Editions Ferenczi 1961


Reprenons les vingt premières lignes de notre article intitulé " Sur l'origine du mot Combray dans La Recherche " :

Marcel PROUST n'a jamais fait mystère du choix des noms propres de lieux 
et de personnes contenus en si grand nombre dans son oeuvre.A quelques exceptions près, il s'est contenté de les puiser à l'intarissable source de l'existant en s'assurant parfois qu'ils étaient, comme on dit aujourd'hui, "libres de droits".

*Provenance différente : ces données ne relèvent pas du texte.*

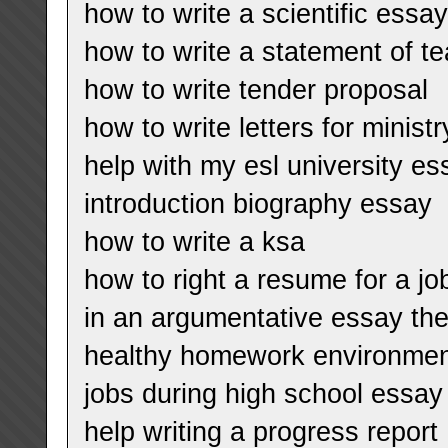
how to write a scientific essa
how to write a statement of t
how to write tender proposal
how to write letters for minist
help with my esl university es
introduction biography essay
how to write a ksa
how to right a resume for a jo
in an argumentative essay the
healthy homework environme
jobs during high school essay
help writing a progress report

Son choix se portait, avec quelque hésitation parfois, sur des noms dont l'histoire ou la sonorité faisait vibrer son imagination ; il fallait que son esprit, son coeur et son oreille fussent séduits. Un exemple célèbre, pour les proustiens bien sûr, et qui illustre parfaitement ce propos est celui de Guermantes, petite commune de Seine et Marne située à 30 km à l'est de Paris. Dans une lettre datée du 23 mai 1909 et destinée à son ami Georges de Lauris il écrit :

" Savez-vous si Guermantes qui a dû être un nom de gens, était déjà alors dans la famille Pâris, ou plutôt pour parler un langage plus décent, si le nom de Comte ou Marquis de Guermantes était un titre de parents de Pâris, et s'il est entièrement éteint et à prendre pour un littérateur. --. Connaissez-vous d'autres jolis noms de châteaux et de gens. --. Comment s'appelait votre propriété ? "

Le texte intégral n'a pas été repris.